Posted by 2142 2142 on Wednesday, June 06, 2018

We use a lot of energy in our everyday lives. Cast your mind back to the last power outage. Did your heart sink as you realised that your mobile battery was at 2%, you couldn’t watch TV or make microwave popcorn and the ice-cream in the fridge melted? The minor and temporary inconvenience of a power outage is the tip of a very large energy iceberg.

Each year the world population is using more and more energy. One way of measuring how much more is Overshoot Day. In 2017, August 2 was Overshoot Day says the Global Footprint Network. What this means is that in just over seven months, we had used up the natural resources such as food and fuel Earth can generate in twelve months. As Overshoot Day moves earlier and earlier each year, we dip more and more into the super fund of natural resources we should be saving for our children’s and their children’s future.

What can we do to make a difference? We can start with adopting some everyday habits that help to reduce our energy use. We don’t necessarily have to go without; but we need to be more aware of the energy we use in our daily lives, be more energy efficient and waste less.

Energy-saving tips


  • Walk, ride a bike, carpool or take public transport- it saves money and reduces GHG emissions as well as increasing your physical activity.


  • Buy healthy whole foods such as oats, brown rice, vegetables, fruit, milk, fresh meat, legumes and eggs, and cut back on (cut out?) highly processed packaged foods that require more energy to produce in the first place and are likely high in salt, saturated fats and highly refined carbohydrates that spike BGLs.
  • Plan your meals and shopping trips to avoid emergency fast food drive-throughs and pizza deliveries.

Cooling and heating

  • Adjust your air-conditioning thermostat to more moderate settings to make it use less energy, such as 18–20 degrees Celsius in winter and 25–27 degrees in summer.
  • Wear more clothes in winter to save on heating (and remember keeping yourself warm uses kilojoules/calories and every little bit helps).
  • Close the door on rooms you’re not using and exclude draughts.
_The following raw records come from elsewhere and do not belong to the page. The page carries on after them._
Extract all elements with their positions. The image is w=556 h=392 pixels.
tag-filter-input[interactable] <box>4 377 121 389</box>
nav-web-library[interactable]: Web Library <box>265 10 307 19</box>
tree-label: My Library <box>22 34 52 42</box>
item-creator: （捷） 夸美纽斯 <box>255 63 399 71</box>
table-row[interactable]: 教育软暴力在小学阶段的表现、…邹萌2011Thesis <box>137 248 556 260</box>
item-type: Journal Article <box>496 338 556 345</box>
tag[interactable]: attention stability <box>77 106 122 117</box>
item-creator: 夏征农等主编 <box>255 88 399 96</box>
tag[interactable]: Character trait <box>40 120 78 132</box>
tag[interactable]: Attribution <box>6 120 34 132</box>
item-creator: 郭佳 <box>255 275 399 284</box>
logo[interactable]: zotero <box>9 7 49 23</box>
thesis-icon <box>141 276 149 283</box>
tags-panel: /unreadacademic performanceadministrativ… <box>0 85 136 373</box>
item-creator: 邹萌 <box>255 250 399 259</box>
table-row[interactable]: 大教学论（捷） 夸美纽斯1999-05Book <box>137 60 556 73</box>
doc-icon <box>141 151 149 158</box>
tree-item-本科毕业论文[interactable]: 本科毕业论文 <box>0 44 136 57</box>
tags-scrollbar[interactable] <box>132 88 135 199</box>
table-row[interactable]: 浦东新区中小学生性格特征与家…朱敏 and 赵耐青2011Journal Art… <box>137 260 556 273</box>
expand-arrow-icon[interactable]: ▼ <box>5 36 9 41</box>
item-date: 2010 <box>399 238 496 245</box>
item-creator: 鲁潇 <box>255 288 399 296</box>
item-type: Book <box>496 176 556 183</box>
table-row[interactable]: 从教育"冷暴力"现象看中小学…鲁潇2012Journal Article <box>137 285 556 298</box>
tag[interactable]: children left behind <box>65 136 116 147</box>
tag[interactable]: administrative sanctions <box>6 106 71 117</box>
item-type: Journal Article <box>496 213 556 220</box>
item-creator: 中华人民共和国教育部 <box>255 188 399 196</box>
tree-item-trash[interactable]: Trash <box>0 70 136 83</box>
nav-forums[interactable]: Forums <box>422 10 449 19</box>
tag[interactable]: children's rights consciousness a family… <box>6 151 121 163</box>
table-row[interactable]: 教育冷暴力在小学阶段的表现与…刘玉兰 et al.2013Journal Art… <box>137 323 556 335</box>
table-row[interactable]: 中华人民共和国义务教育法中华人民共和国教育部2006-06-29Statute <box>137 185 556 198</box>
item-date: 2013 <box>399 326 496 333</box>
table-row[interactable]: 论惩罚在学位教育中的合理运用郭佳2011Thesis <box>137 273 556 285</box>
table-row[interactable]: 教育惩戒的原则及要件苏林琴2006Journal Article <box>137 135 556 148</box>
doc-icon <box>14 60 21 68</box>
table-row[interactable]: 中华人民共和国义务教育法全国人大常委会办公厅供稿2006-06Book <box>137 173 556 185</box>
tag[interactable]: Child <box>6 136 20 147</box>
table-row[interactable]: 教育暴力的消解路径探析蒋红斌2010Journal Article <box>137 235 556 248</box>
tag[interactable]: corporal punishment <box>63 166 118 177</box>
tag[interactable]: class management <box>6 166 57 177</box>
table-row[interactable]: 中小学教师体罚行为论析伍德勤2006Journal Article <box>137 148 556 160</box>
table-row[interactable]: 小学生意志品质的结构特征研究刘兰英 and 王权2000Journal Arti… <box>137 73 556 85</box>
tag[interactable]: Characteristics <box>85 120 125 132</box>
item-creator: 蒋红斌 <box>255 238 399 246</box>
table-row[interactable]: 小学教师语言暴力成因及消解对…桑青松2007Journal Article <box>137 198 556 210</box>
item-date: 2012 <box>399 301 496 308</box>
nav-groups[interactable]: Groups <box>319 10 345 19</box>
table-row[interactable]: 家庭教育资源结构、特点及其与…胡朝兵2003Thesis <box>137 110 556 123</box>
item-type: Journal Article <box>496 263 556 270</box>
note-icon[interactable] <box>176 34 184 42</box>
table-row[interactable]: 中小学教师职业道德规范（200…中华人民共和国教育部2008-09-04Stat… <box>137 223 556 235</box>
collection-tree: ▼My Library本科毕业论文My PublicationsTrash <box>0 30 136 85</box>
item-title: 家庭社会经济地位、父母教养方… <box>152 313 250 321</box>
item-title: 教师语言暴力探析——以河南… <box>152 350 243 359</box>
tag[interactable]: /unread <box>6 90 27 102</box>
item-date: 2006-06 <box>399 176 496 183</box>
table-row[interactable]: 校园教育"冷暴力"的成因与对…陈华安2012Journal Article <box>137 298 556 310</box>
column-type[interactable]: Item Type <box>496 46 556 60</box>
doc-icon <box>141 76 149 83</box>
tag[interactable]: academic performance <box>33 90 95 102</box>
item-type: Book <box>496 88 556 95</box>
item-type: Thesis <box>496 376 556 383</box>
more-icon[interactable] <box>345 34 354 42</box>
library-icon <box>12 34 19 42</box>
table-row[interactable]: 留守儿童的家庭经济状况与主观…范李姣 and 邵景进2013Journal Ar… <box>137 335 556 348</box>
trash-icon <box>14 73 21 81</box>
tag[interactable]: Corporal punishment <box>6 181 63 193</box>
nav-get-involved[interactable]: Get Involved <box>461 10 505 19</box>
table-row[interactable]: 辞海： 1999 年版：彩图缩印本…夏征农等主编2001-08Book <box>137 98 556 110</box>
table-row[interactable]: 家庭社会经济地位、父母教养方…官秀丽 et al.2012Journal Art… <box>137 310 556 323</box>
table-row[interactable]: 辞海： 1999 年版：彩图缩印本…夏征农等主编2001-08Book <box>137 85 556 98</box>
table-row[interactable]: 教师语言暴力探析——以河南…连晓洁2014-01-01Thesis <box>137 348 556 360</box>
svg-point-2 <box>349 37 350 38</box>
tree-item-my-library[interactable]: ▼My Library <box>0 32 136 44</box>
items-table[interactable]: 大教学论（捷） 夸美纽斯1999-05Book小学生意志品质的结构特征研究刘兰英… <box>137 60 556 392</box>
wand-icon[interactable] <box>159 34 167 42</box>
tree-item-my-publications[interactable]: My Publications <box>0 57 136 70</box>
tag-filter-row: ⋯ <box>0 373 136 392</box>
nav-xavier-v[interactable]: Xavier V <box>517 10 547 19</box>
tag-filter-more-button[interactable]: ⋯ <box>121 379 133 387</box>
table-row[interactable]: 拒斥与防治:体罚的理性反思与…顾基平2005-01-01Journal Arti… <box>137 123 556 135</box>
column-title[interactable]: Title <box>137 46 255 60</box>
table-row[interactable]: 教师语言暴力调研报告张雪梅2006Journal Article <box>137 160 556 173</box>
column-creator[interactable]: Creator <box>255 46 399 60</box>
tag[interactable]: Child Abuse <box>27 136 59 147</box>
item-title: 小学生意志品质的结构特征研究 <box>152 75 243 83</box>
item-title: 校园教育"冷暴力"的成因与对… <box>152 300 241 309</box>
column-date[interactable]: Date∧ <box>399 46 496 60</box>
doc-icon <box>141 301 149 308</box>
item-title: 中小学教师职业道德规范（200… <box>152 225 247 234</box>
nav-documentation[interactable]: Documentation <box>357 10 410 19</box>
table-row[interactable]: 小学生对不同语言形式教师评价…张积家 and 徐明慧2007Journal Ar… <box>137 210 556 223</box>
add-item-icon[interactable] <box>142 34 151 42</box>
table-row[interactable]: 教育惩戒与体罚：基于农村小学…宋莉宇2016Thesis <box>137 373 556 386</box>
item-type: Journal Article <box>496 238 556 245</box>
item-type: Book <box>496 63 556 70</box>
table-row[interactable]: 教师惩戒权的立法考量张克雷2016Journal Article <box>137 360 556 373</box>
  • To save energy on water-heating, wash clothes in cold water, only run the dishwasher when its full (and in the middle of the night for off-peak energy pricing), keep showers short and install a water-saving shower head and flow-limiters on your taps.
  • Air-dry clothes rather than use a clothes dryer.
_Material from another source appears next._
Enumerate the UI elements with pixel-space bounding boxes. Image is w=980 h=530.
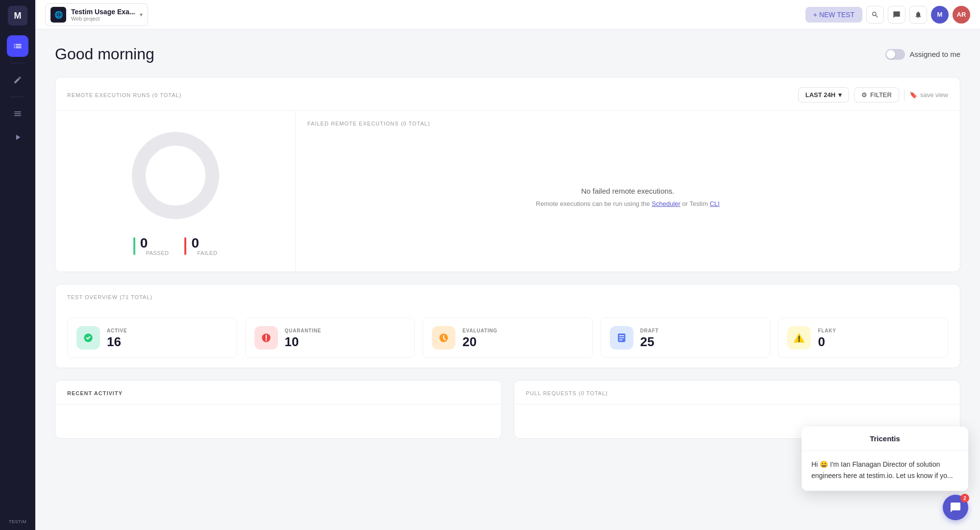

  • Ensure your fridge is set to the correct temperature – around 3–4 degrees Celsius and get rid of that extra fridge – it’s costing you a lot to run.
  • Don’t open the fridge door too much so it doesn’t have to work as hard to stay cold.
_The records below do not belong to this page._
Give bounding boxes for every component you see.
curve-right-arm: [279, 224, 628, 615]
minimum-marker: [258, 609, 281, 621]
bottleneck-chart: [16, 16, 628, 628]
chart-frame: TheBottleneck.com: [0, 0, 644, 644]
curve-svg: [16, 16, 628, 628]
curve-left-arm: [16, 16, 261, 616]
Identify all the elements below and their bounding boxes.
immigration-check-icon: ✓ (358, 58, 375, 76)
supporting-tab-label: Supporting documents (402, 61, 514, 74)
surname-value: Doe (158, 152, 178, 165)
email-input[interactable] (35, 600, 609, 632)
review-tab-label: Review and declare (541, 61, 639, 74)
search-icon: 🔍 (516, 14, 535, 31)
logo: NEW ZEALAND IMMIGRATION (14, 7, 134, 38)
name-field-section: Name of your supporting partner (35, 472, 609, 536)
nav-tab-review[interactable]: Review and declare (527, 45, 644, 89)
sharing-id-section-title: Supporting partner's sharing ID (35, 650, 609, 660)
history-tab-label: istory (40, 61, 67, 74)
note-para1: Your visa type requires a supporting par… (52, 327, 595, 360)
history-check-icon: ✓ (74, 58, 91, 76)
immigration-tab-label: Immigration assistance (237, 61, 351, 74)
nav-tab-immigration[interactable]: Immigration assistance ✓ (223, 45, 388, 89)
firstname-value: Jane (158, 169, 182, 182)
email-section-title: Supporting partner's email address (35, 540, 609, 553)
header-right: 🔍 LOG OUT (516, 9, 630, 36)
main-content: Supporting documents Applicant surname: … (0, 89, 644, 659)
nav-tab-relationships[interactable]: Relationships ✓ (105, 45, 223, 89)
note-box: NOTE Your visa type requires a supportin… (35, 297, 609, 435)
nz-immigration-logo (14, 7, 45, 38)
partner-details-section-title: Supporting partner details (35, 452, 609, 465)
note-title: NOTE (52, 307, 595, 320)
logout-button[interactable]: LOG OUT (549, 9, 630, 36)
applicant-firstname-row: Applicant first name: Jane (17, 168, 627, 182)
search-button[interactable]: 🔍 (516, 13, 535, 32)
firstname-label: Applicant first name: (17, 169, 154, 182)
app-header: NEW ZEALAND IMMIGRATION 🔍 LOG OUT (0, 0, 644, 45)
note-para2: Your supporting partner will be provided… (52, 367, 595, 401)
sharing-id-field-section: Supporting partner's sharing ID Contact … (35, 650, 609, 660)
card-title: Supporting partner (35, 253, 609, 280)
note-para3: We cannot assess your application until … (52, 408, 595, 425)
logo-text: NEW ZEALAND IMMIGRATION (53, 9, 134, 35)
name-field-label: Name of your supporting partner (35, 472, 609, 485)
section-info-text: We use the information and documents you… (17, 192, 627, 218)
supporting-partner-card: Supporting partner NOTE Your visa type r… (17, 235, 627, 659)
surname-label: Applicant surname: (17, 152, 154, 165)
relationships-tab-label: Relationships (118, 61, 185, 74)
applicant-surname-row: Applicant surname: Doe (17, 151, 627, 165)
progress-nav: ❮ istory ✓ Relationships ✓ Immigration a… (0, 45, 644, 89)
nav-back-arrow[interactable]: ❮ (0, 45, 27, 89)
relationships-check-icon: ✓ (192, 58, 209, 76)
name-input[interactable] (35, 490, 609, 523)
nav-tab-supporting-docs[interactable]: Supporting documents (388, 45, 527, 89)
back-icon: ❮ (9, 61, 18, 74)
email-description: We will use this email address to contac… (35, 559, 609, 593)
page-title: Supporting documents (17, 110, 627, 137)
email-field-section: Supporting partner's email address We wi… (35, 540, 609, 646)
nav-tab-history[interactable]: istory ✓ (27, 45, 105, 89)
  • Use the BBQ outside on hot days - cooking inside heats the house and makes your cooling system work harder.
  • Use your microwave oven or pressure cooker rather than your oven – it is more energy efficient.
  • Defrost frozen foods in the fridge overnight instead of in the microwave to save energy.
  • Use the correct size burner for your saucepan – excess heat wastes energy.
  • If using your oven, think about cooking two things at once to make the most of the energy.